• [BRIEF]
Each record must be written out again exactly. Skip any picture it contains.

━━━━━━━━━━━━━━━━━━━━

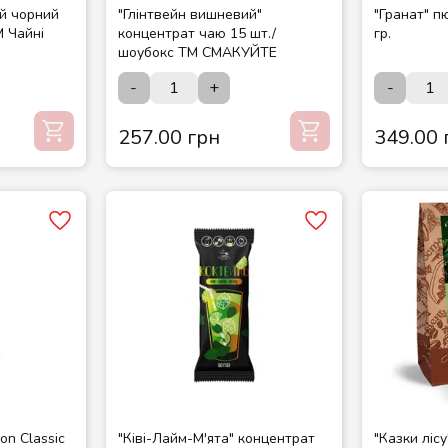
ай чорний
"Глінтвейн вишневий"
"Гранат" п
М Чайні
концентрат чаю 15 шт./
гр.
шоубокс ТМ СМАКУЙТЕ
-
+
-
257.00 грн
349.00 
on Classic
"Ківі-Лайм-М'ята" концентрат
"Казки ліс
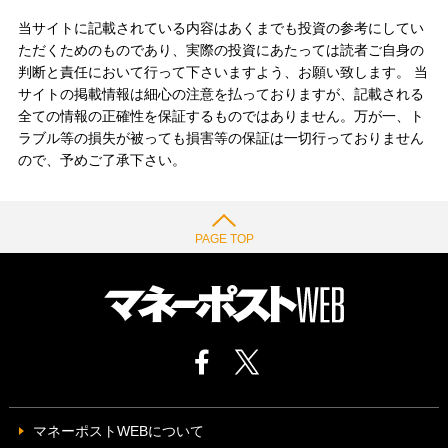
当サイトに記載されている内容はあくまでも投資の参考にしてい
ただくためのものであり、実際の投資にあたっては読者ご自身の
判断と責任において行って下さいますよう、お願い致します。 当
サイトの掲載情報は細心の注意を払っておりますが、記載される
全ての情報の正確性を保証するものではありません。万が一、ト
ラブル等の損失が被っても損害等の保証は一切行っておりません
ので、予めご了承下さい。
PAGE TOP
マネーポストWEBについて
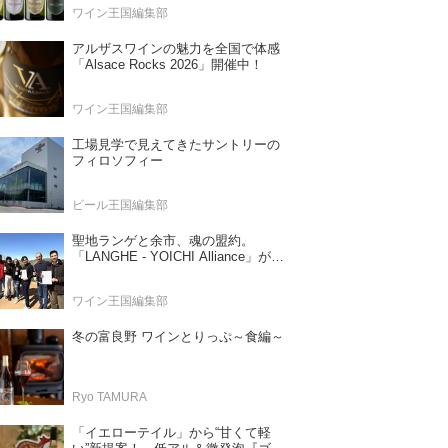
ワイン王国編集部
アルザスワインの魅力を全国で体感
「Alsace Rocks 2026」開催中！
ワイン王国編集部
工場見学で見えてきたサントリーの
フィロソフィー
ビール王国編集部
聖地ランゲと余市、魂の盟約。
「LANGHE - YOICHI Alliance」が切
り拓く日本ワインの新時代
ワイン王国編集部
冬の富良野 ワインとりっぷ～食編～
Ryo TAMURA
「イエローテイル」から“甘くて軽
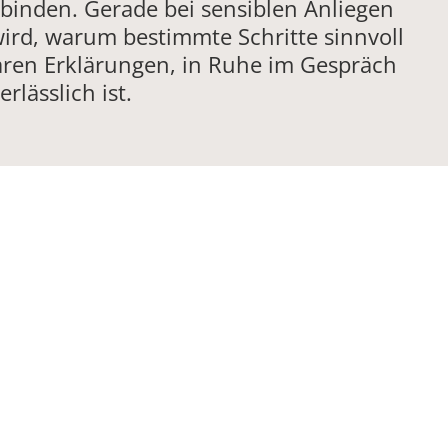
binden. Gerade bei sensiblen Anliegen
wird, warum bestimmte Schritte sinnvoll
laren Erklärungen, in Ruhe im Gespräch
lässlich ist.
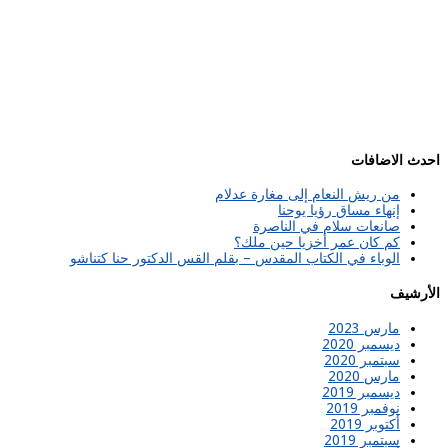
احدث الاضافات
من ريش النعام إلى مغارة عدلام
إنهاء مساق رؤيا يوحنا
صانعات سلام في الناصرة
كم كان عمر أخزيا حين ملك؟
الوباء في الكتاب المقدس – بقلم القس الدكتور حنا كتناشو
الأرشيف
مارس 2023
ديسمبر 2020
سبتمبر 2020
مارس 2020
ديسمبر 2019
نوفمبر 2019
أكتوبر 2019
سبتمبر 2019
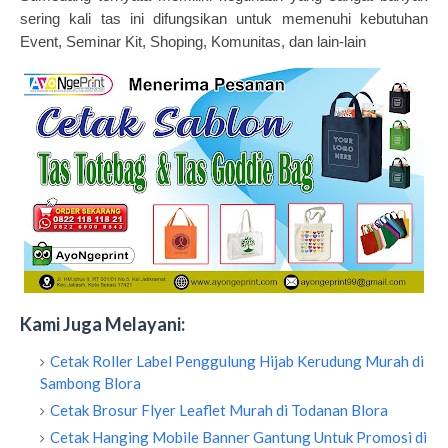
sering kali tas ini difungsikan untuk memenuhi kebutuhan
Event, Seminar Kit, Shoping, Komunitas, dan lain-lain
Kami Juga Melayani:
Cetak Roller Label Penggulung Hijab Kerudung Murah di
Sambong Blora
Cetak Brosur Flyer Leaflet Murah di Todanan Blora
Cetak Hanging Mobile Banner Gantung Untuk Promosi di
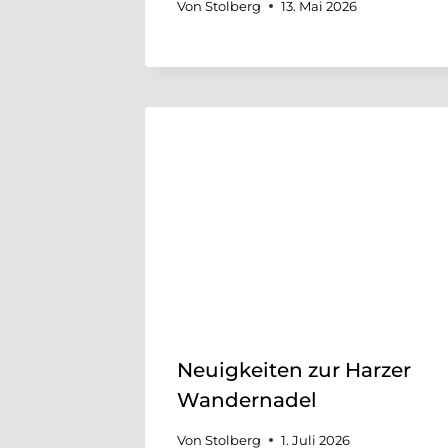
Von
Stolberg
13. Mai 2026
Neuigkeiten zur Harzer
Wandernadel
Von
Stolberg
1. Juli 2026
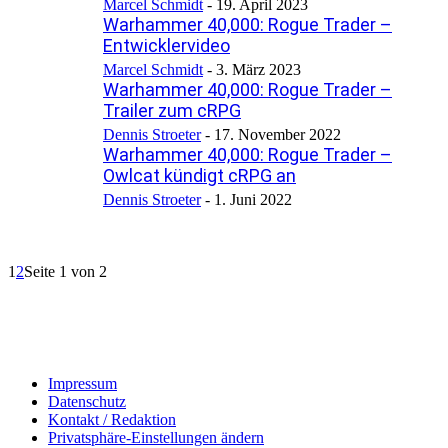
Marcel Schmidt
-
19. April 2023
Warhammer 40,000: Rogue Trader –
Entwicklervideo
Marcel Schmidt
-
3. März 2023
Warhammer 40,000: Rogue Trader –
Trailer zum cRPG
Dennis Stroeter
-
17. November 2022
Warhammer 40,000: Rogue Trader –
Owlcat kündigt cRPG an
Dennis Stroeter
-
1. Juni 2022
1
2
Seite 1 von 2
Impressum
Datenschutz
Kontakt / Redaktion
Privatsphäre-Einstellungen ändern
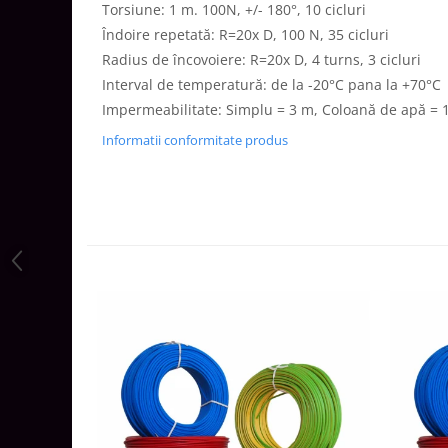
Torsiune: 1 m. 100N, +/- 180°, 10 cicluri
Aparataj Modular
Îndoire repetată: R=20x D, 100 N, 35 cicluri
Bticino Living NOW
Radius de încovoiere: R=20x D, 4 turns, 3 cicluri
Bticino AXOLUTE AIR
Interval de temperatură: de la -20°C pana la +70°C
Gama Gewiss System
Impermeabilitate: Simplu = 3 m, Coloană de apă = 
Gama Matix Bticino
Informatii conformitate produs
Legrand Mosaic
Doze de Pardoseala
Doze de Pardoseala Universale
Incara Legrand
Iluminat Interior
Aplice - Plafoniere
Spoturi LED
Panouri LED
Lampi de Birou
Lampadare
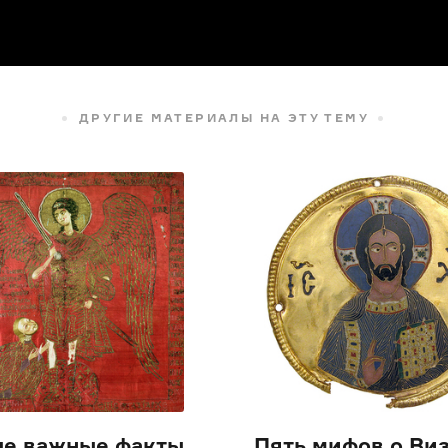
ДРУГИЕ МАТЕРИАЛЫ НА ЭТУ ТЕМУ
е важные факты
Пять мифов о Ви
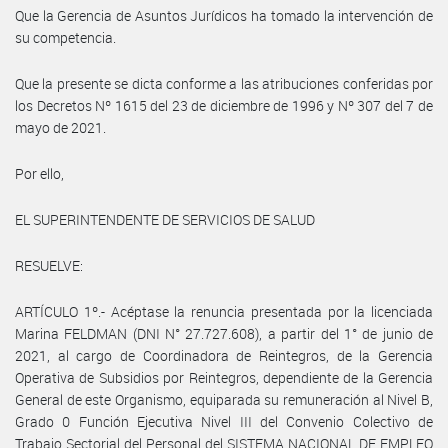
Que la Gerencia de Asuntos Jurídicos ha tomado la intervención de
su competencia.
Que la presente se dicta conforme a las atribuciones conferidas por
los Decretos Nº 1615 del 23 de diciembre de 1996 y Nº 307 del 7 de
mayo de 2021.
Por ello,
EL SUPERINTENDENTE DE SERVICIOS DE SALUD
RESUELVE:
ARTÍCULO 1º.- Acéptase la renuncia presentada por la licenciada
Marina FELDMAN (DNI N° 27.727.608), a partir del 1° de junio de
2021, al cargo de Coordinadora de Reintegros, de la Gerencia
Operativa de Subsidios por Reintegros, dependiente de la Gerencia
General de este Organismo, equiparada su remuneración al Nivel B,
Grado 0 Función Ejecutiva Nivel III del Convenio Colectivo de
Trabajo Sectorial del Personal del SISTEMA NACIONAL DE EMPLEO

━━━━━━━━━━━━━━━━━━━━

• [RESPONSE FOR THIS EXERCISE]
ай чорний
"Глінтвейн вишневий"
"Гранат" п
М Чайні
концентрат чаю 15 шт./
гр.
шоубокс ТМ СМАКУЙТЕ
-
+
-
257.00 грн
349.00 
on Classic
"Ківі-Лайм-М'ята" концентрат
"Казки ліс
当サイトに記載されている内容はあくまでも投資の参考にしてい
ただくためのものであり、実際の投資にあたっては読者ご自身の
判断と責任において行って下さいますよう、お願い致します。 当
サイトの掲載情報は細心の注意を払っておりますが、記載される
全ての情報の正確性を保証するものではありません。万が一、ト
ラブル等の損失が被っても損害等の保証は一切行っておりません
ので、予めご了承下さい。
PAGE TOP
マネーポストWEBについて
ワイン王国編集部
アルザスワインの魅力を全国で体感
「Alsace Rocks 2026」開催中！
ワイン王国編集部
工場見学で見えてきたサントリーの
フィロソフィー
ビール王国編集部
聖地ランゲと余市、魂の盟約。
「LANGHE - YOICHI Alliance」が切
り拓く日本ワインの新時代
ワイン王国編集部
冬の富良野 ワインとりっぷ～食編～
Ryo TAMURA
「イエローテイル」から“甘くて軽
binden. Gerade bei sensiblen Anliegen
wird, warum bestimmte Schritte sinnvoll
laren Erklärungen, in Ruhe im Gespräch
lässlich ist.
احدث الاضافات
من ريش النعام إلى مغارة عدلام
إنهاء مساق رؤيا يوحنا
صانعات سلام في الناصرة
كم كان عمر أخزيا حين ملك؟
الوباء في الكتاب المقدس – بقلم القس الدكتور حنا كتناشو
الأرشيف
مارس 2023
ديسمبر 2020
سبتمبر 2020
مارس 2020
ديسمبر 2019
نوفمبر 2019
أكتوبر 2019
سبتمبر 2019
sering kali tas ini difungsikan untuk memenuhi kebutuhan
Event, Seminar Kit, Shoping, Komunitas, dan lain-lain
Kami Juga Melayani:
Cetak Roller Label Penggulung Hijab Kerudung Murah di
Sambong Blora
Cetak Brosur Flyer Leaflet Murah di Todanan Blora
Cetak Hanging Mobile Banner Gantung Untuk Promosi di
Von
Stolberg
13. Mai 2026
Neuigkeiten zur Harzer
Wandernadel
Von
Stolberg
1. Juli 2026
Marcel Schmidt
-
19. April 2023
Warhammer 40,000: Rogue Trader –
Entwicklervideo
Marcel Schmidt
-
3. März 2023
Warhammer 40,000: Rogue Trader –
Trailer zum cRPG
Dennis Stroeter
-
17. November 2022
Warhammer 40,000: Rogue Trader –
Owlcat kündigt cRPG an
Dennis Stroeter
-
1. Juni 2022
1
2
Seite 1 von 2
Impressum
Datenschutz
Kontakt / Redaktion
Privatsphäre-Einstellungen ändern
Torsiune: 1 m. 100N, +/- 180°, 10 cicluri
Aparataj Modular
Îndoire repetată: R=20x D, 100 N, 35 cicluri
Bticino Living NOW
Radius de încovoiere: R=20x D, 4 turns, 3 cicluri
Bticino AXOLUTE AIR
Interval de temperatură: de la -20°C pana la +70°C
Gama Gewiss System
Impermeabilitate: Simplu = 3 m, Coloană de apă = 
Gama Matix Bticino
Informatii conformitate produs
Legrand Mosaic
Doze de Pardoseala
Doze de Pardoseala Universale
Incara Legrand
Iluminat Interior
Aplice - Plafoniere
Spoturi LED
Panouri LED
Lampi de Birou
Lampadare
ДРУГИЕ МАТЕРИАЛЫ НА ЭТУ ТЕМУ
е важные факты
Пять мифов о Ви
Que la Gerencia de Asuntos Jurídicos ha tomado la intervención de
su competencia.
Que la presente se dicta conforme a las atribuciones conferidas por
los Decretos Nº 1615 del 23 de diciembre de 1996 y Nº 307 del 7 de
mayo de 2021.
Por ello,
EL SUPERINTENDENTE DE SERVICIOS DE SALUD
RESUELVE:
ARTÍCULO 1º.- Acéptase la renuncia presentada por la licenciada
Marina FELDMAN (DNI N° 27.727.608), a partir del 1° de junio de
2021, al cargo de Coordinadora de Reintegros, de la Gerencia
Operativa de Subsidios por Reintegros, dependiente de la Gerencia
General de este Organismo, equiparada su remuneración al Nivel B,
Grado 0 Función Ejecutiva Nivel III del Convenio Colectivo de
Trabajo Sectorial del Personal del SISTEMA NACIONAL DE EMPLEO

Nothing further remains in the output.